Originally published: Hack Education | By Audrey Watters | Aug 19, 2016
One of the big stories this week: the US Department of Education’s announcement about which “non-traditional providers” (MOOCs, coding bootcamps) will be eligible for financial aid as part of its EQUIP experiment. More details in the for-profit higher ed section below.
Via ProPublica: “New Jersey lawmakers have announced a series of measures addressing student debt issues this week, including one bill aimed at reforming the state’s controversial student loan program.” Currently, the state’s loan program does not offer any reprieve for borrowers who are unemployed or face financial struggles.

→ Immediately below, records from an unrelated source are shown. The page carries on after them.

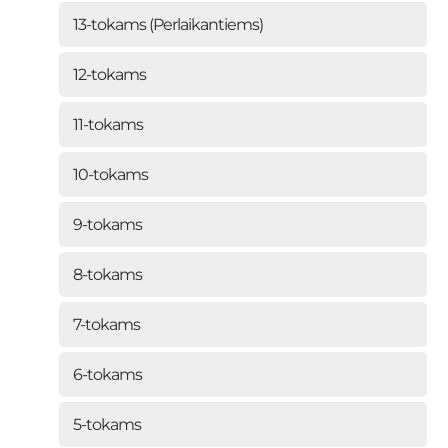
13-tokams (Perlaikantiems)
12-tokams
11-tokams
10-tokams
9-tokams
8-tokams
7-tokams
6-tokams
5-tokams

From the press release: “U.S. Department of Education Awards $300,000 to Wounded Knee District School on Pine Ridge Reservation Following Multiple Student Suicides.”
Presidential Campaign Politics
Via Inside Higher Ed: “Former President Bill Clinton received $1.1 million in payments from the for-profit college operator Laureate Education in 2015, according to tax returns released by the Hillary Clinton campaign Friday.”
Via the AP: “No evidence Trump provided child care services for employees.”
Education in the Courts
Via The Chronicle of Higher Education: “Oklahoma Wesleyan University is joining a former University of Virginia student’s lawsuit challenging the Title IX guidance of the U.S. Education Department’s Office for Civil Rights, according to court documents filed Monday.”
More on a court case filed by former student athletes against the NCAA and UNC in the sports section below.
Via Politico: “The Army wants you… to use its test prep program. That’s right, the Army has a standardized test preparation program that includes seven free ACT and SAT practice exams. It’s rolling out a social media push today using the hashtag #DontSettle4Cs to promote the program, called March2Success. It includes self-paced tutoring focused heavily on English and math that can be monitored by a teacher or parent, and has been used by 1.7 million people since 2003.”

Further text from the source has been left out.